My Kids Don’t Have A Father And They’re Just Fine, Thank You Very Much

by Amber Leventry
Amber Leventry is a queer, nonbinary writer and advocate. They live in Vermont and have three kids, including twins and a transgender daughter. Amber’s writing appears in many publications including Romper, Grown and Flown, Longreads, The Temper, The Washington Post, and Parents Magazine. They are a staff writer for Scary Mommy and LittleThings. They also run Family Rhetoric by Amber Leventry, a Facebook page devoted to advocating for LGBTQIA+ families one story at a time. Follow them on Twitter and Instagram.

The ads in my social media feeds tell me Father’s Day is happening soon. While I am all for celebrating good men who are good dads, I don’t celebrate because I haven’t heard from my own father for nearly 20 years.

He was abusive and uninvolved, and in my early 20s, he sent me a letter telling me he was never interested in being a dad.
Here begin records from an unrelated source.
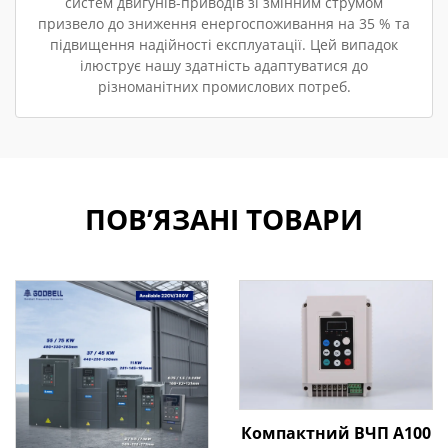
систем двигунів-приводів зі змінним струмом
призвело до зниження енергоспоживання на 35 % та
підвищення надійності експлуатації. Цей випадок
ілюструє нашу здатність адаптуватися до
різноманітних промислових потреб.
ПОВ’ЯЗАНІ ТОВАРИ
Компактний ВЧП A100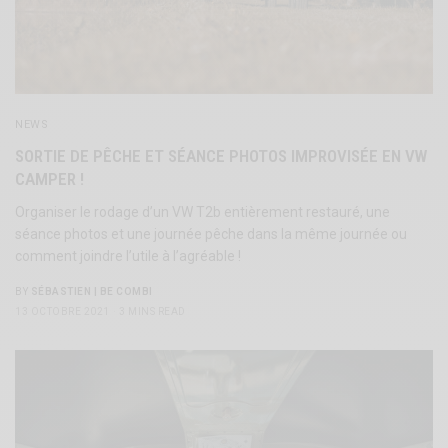
NEWS
SORTIE DE PÊCHE ET SÉANCE PHOTOS IMPROVISÉE EN VW
CAMPER !
Organiser le rodage d’un VW T2b entièrement restauré, une
séance photos et une journée pêche dans la même journée ou
comment joindre l’utile à l’agréable !
BY
SÉBASTIEN | BE COMBI
13 OCTOBRE 2021
3 MINS READ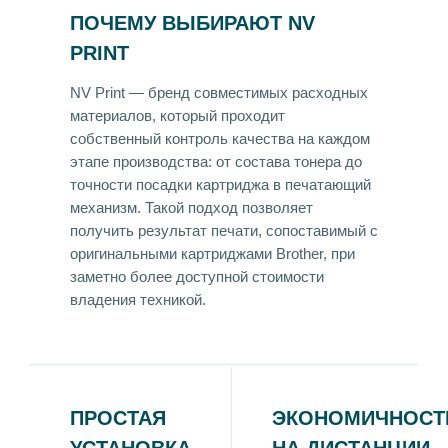
ПОЧЕМУ ВЫБИРАЮТ NV
PRINT
NV Print — бренд совместимых расходных
материалов, который проходит
собственный контроль качества на каждом
этапе производства: от состава тонера до
точности посадки картриджа в печатающий
механизм. Такой подход позволяет
получить результат печати, сопоставимый с
оригинальными картриджами Brother, при
заметно более доступной стоимости
владения техникой.
ПРОСТАЯ
ЭКОНОМИЧНОСТ
УСТАНОВКА
НА ДИСТАНЦИИ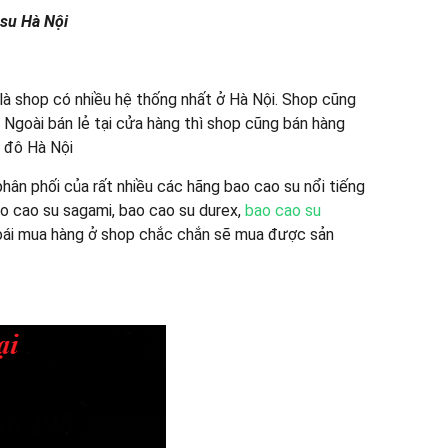
 su Hà Nội
là shop có nhiều hệ thống nhất ở Hà Nội. Shop cũng
 Ngoài bán lẻ tại cửa hàng thì shop cũng bán hàng
ủ đô Hà Nội
phân phối của rất nhiều các hãng bao cao su nổi tiếng
o cao su sagami, bao cao su durex,
bao cao su
hoái mua hàng ở shop chắc chắn sẽ mua được sản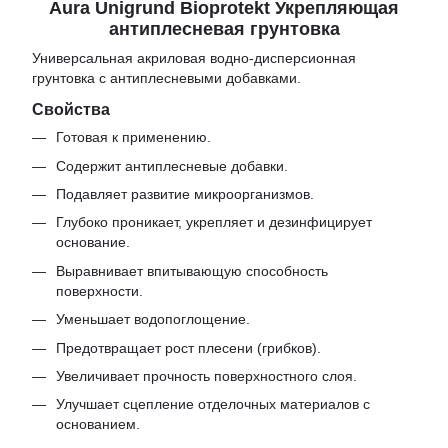
Aura Unigrund Bioprotekt Укрепляющая
антиплесневая грунтовка
Универсальная акриловая водно-дисперсионная
грунтовка с антиплесневыми добавками.
Свойства
Готовая к применению.
Содержит антиплесневые добавки.
Подавляет развитие микроорганизмов.
Глубоко проникает, укрепляет и дезинфицирует
основание.
Выравнивает впитывающую способность
поверхности.
Уменьшает водопоглощение.
Предотвращает рост плесени (грибков).
Увеличивает прочность поверхностного слоя.
Улучшает сцепление отделочных материалов с
основанием.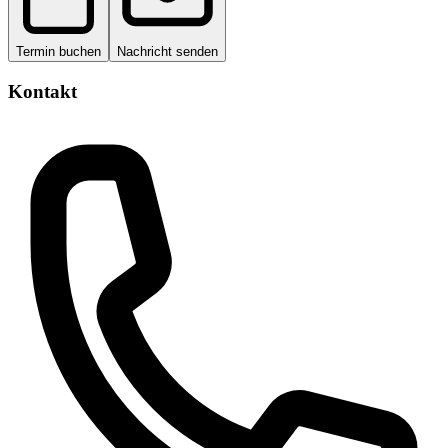
Termin buchen
Nachricht senden
Kontakt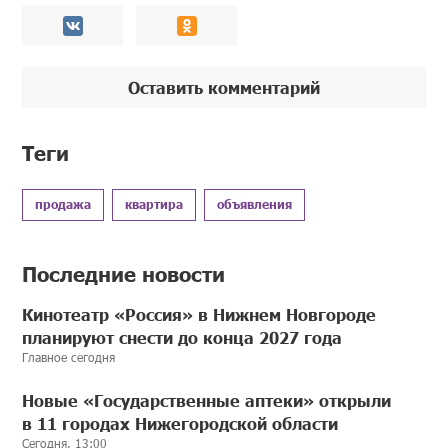
Оставить комментарий
Теги
продажа
квартира
объявления
Последние новости
Кинотеатр «Россия» в Нижнем Новгороде
планируют снести до конца 2027 года
Главное сегодня
Новые «Государственные аптеки» открыли
в 11 городах Нижегородской области
Сегодня, 13:00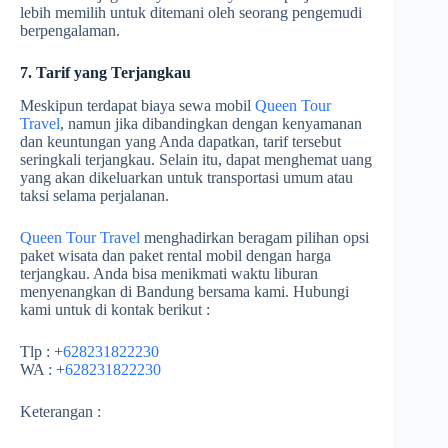
lebih memilih untuk ditemani oleh seorang pengemudi
berpengalaman.
7. Tarif yang Terjangkau
Meskipun terdapat biaya sewa mobil
Queen Tour
Travel
, namun jika dibandingkan dengan kenyamanan
dan keuntungan yang Anda dapatkan, tarif tersebut
seringkali terjangkau. Selain itu, dapat menghemat uang
yang akan dikeluarkan untuk transportasi umum atau
taksi selama perjalanan.
Queen Tour Travel
menghadirkan beragam pilihan opsi
paket wisata dan paket rental mobil dengan harga
terjangkau. Anda bisa menikmati waktu liburan
menyenangkan di Bandung bersama kami. Hubungi
kami untuk di kontak berikut :
Tlp : +
628231822230
WA : +
628231822230
Keterangan :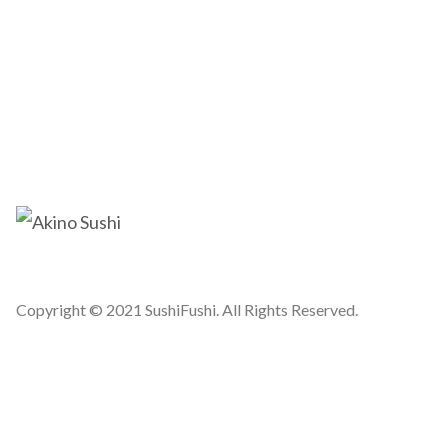
Copyright © 2021 SushiFushi. All Rights Reserved.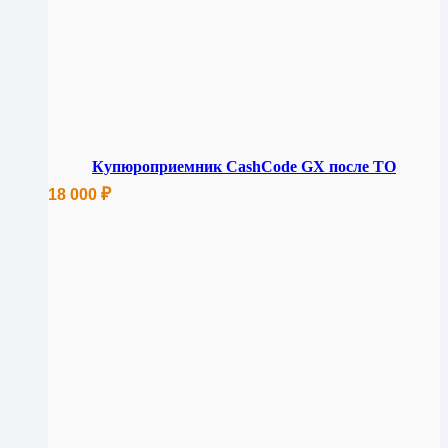
Купюроприемник CashCode GX после ТО
₽
18 000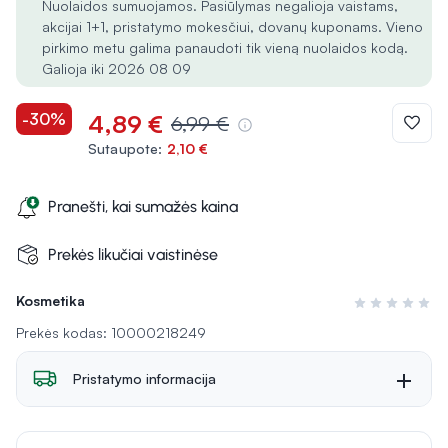
Nuolaidos sumuojamos. Pasiūlymas negalioja vaistams,
akcijai 1+1, pristatymo mokesčiui, dovanų kuponams. Vieno
pirkimo metu galima panaudoti tik vieną nuolaidos kodą.
Galioja iki 2026 08 09
-30%
4,89 €
6,99 €
Sutaupote:
2,10 €
Pranešti, kai sumažės kaina
Prekės likučiai vaistinėse
Kosmetika
Įvertinimas 0 i
Prekės kodas: 10000218249
Pristatymo informacija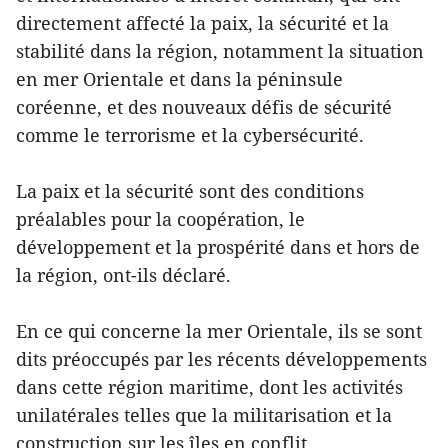
directement affecté la paix, la sécurité et la
stabilité dans la région, notamment la situation
en mer Orientale et dans la péninsule
coréenne, et des nouveaux défis de sécurité
comme le terrorisme et la cybersécurité.
La paix et la sécurité sont des conditions
préalables pour la coopération, le
développement et la prospérité dans et hors de
la région, ont-ils déclaré.
En ce qui concerne la mer Orientale, ils se sont
dits préoccupés par les récents développements
dans cette région maritime, dont les activités
unilatérales telles que la militarisation et la
construction sur les îles en conflit.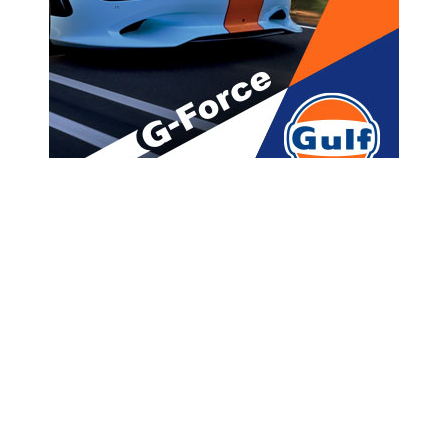
მთავარი
ახალი ამბები
“ლელო” – ხვალ, არჩევნებზე
თითოეულმა მოქალაქემ უნდა
დაასრულოს, სიყალბე და
არეულობა
A
ავტორი -
ალია
23:25 10-01-2021
A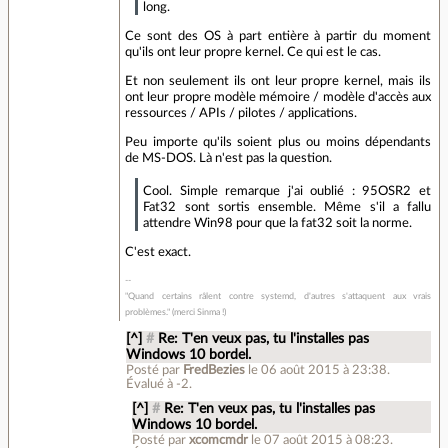
long.
Ce sont des OS à part entière à partir du moment
qu'ils ont leur propre kernel. Ce qui est le cas.
Et non seulement ils ont leur propre kernel, mais ils
ont leur propre modèle mémoire / modèle d'accès aux
ressources / APIs / pilotes / applications.
Peu importe qu'ils soient plus ou moins dépendants
de MS-DOS. Là n'est pas la question.
Cool. Simple remarque j'ai oublié : 95OSR2 et
Fat32 sont sortis ensemble. Même s'il a fallu
attendre Win98 pour que la fat32 soit la norme.
C'est exact.
"Quand certains râlent contre systemd, d'autres s'attaquent aux vrais
problèmes." (merci Sinma !)
[^]
#
Re: T'en veux pas, tu l'installes pas
Windows 10 bordel.
Posté par
FredBezies
le 06 août 2015 à 23:38
.
Évalué à
-2
.
[^]
#
Re: T'en veux pas, tu l'installes pas
Windows 10 bordel.
Posté par
xcomcmdr
le 07 août 2015 à 08:23
.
We both agreed that moving on from hoping a relationship could form was best for both of us. I am not sad about this. I have found peace in what was and what never will be. I’m sure I would have loved a father who was supportive, kind, and present. But that’s not the guy I got. Instead, I got the knowledge of the kind of parent I didn’t want to be.

I am far from perfect, but I broke the cycle of many wrongs, and I can confidently say that I am a good parent. I am also a queer parent.

boy with 2 moms

Many people think queer parents will turn their kids queer, too. If that argument made any sense, it would mean I’d be straight and cisgender, because I was born to parents who are straight and cisgender. Yet here I am — a queer, nonbinary person. Many people don’t think my existence is real or valid, and they certainly don’t agree that I should have children. Yet here we are again: I am a parent to three kids who were conceived by my ex-female partner using a sperm donor.
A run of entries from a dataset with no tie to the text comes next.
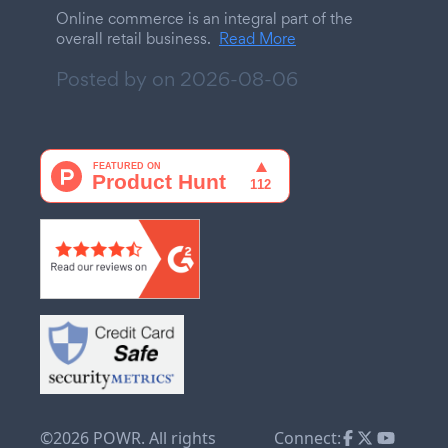
Online commerce is an integral part of the
overall retail business.
Read More
Posted by on
2026-08-06
©2026 POWR. All rights
Connect: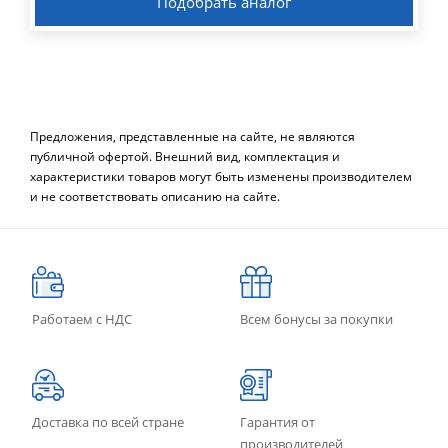
Подобрать аналог
Предложения, представленные на сайте, не являются
публичной офертой. Внешний вид, комплектация и
характеристики товаров могут быть изменены производителем
и не соответствовать описанию на сайте.
Работаем с НДС
Всем бонусы за покупки
Доставка по всей стране
Гарантия от
производителей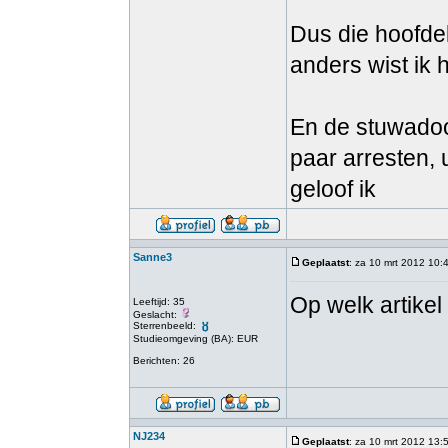
Dus die hoofdel
anders wist ik h
En de stuwadoo
paar arresten, 
geloof ik
Sanne3
Geplaatst
: za 10 mrt 2012 10:
Op welk artikel
Leeftijd: 35
Geslacht:
Sterrenbeeld:
Studieomgeving (BA): EUR
Berichten: 26
NJ234
Geplaatst
: za 10 mrt 2012 13: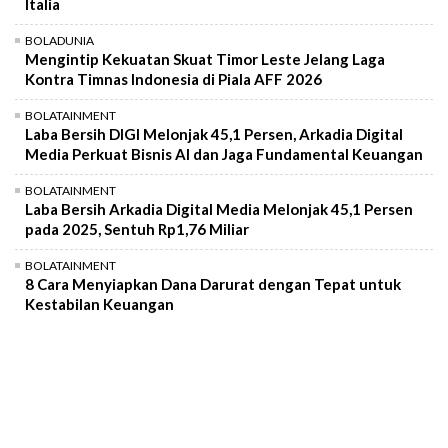
Italia
BOLADUNIA
Mengintip Kekuatan Skuat Timor Leste Jelang Laga
Kontra Timnas Indonesia di Piala AFF 2026
BOLATAINMENT
Laba Bersih DIGI Melonjak 45,1 Persen, Arkadia Digital
Media Perkuat Bisnis AI dan Jaga Fundamental Keuangan
BOLATAINMENT
Laba Bersih Arkadia Digital Media Melonjak 45,1 Persen
pada 2025, Sentuh Rp1,76 Miliar
BOLATAINMENT
8 Cara Menyiapkan Dana Darurat dengan Tepat untuk
Kestabilan Keuangan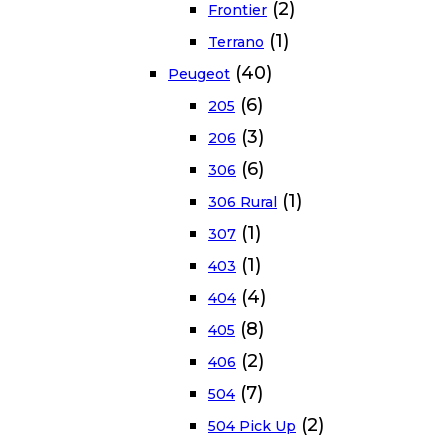
(2)
Frontier
(1)
Terrano
(40)
Peugeot
(6)
205
(3)
206
(6)
306
(1)
306 Rural
(1)
307
(1)
403
(4)
404
(8)
405
(2)
406
(7)
504
(2)
504 Pick Up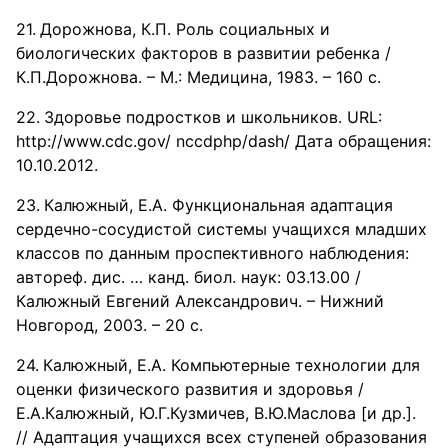
Дорожнова, К.П. Роль социальных и
биологических факторов в развитии ребенка /
К.П.Дорожнова. – М.: Медицина, 1983. – 160 с.
Здоровье подростков и школьников. URL:
http://www.cdc.gov/ nccdphp/dash/ Дата обращения:
10.10.2012.
Калюжный, Е.А. Функциональная адаптация
сердечно-сосудистой системы учащихся младших
классов по данным проспективного наблюдения:
автореф. дис. … канд. биол. наук: 03.13.00 /
Калюжный Евгений Александрович. – Нижний
Новгород, 2003. – 20 с.
Калюжный, Е.А. Компьютерные технологии для
оценки физического развития и здоровья /
Е.А.Калюжный, Ю.Г.Кузмичев, В.Ю.Маслова [и др.].
// Адаптация учащихся всех ступеней образования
But no matter what my identity or sexuality is, my kids will become who they are meant to be, and it will be my job to nurture and affirm them. My goal is to raise resilient, kind, and responsible kids. This will be a lifelong process, but it will not be dependent on the fact that my kids don’t have a father.

2 dads with baby

Kids don’t need a mom and a dad or even two parents to achieve developmentally appropriate physical, mental, and emotional milestones. Kids need loving and safe homes; the gender or relationships of the people providing this environment are not essential for the well-being of the child. Studies have shown that kids with same-sex parents thrive and do just as well as their peers with different-sex parents. However, the current administration’s approval of allowing adoption agencies to reject LGBTQ people who are prospective parents ignores these facts.

Religion, ignorance, and unapologetic bigotry allow people to justify their opinions about what is best for kids with queer parents; they don’t care about facts, science, or actual examples of families like mine that not only challenge but prove their ideas wrong.

Many folks would rather fight to the death in order to hold onto the notion they are right than admit they still have a few things to learn. One of the many things these folks don’t want to know is that my kids are happy and don’t need a dad to continue to be the well-rounded, healthy, and secure kids that they are.

My kids know they have a sperm donor, but they don’t equate that to having a father. A father is someone who is actively involved in a child’s life. My kids have the opportunity to meet their sperm donor when they turn 18, and there is a chance they will develop a friendship or even a father/child relationship, but that will be up to them to foster.

Right now, my kids don’t have a dad, so we don’t celebrate Father’s Day. Sometimes they will make a gift for their Pop-Pop or another father figure who is in their lives, but they are unmoved by Father’s Day and don’t feel like they are missing out on anything.

The only time they feel bad about not having a person at home to call Dad is when other people make a big deal about it and say things that make my kids feel bad or less than. These are the folks who don’t want to see that our diverse family is a loving and secure place, so they try to make up a narrative that my kids are somehow suffering.

The truth is that this is not the case. My kids are happy, loved, and proud of their family. And they know enough not to judge the quality of love based on heteronormative ideas of what makes a family.

My kids don’t have a dad and they’re fine, thank you very much.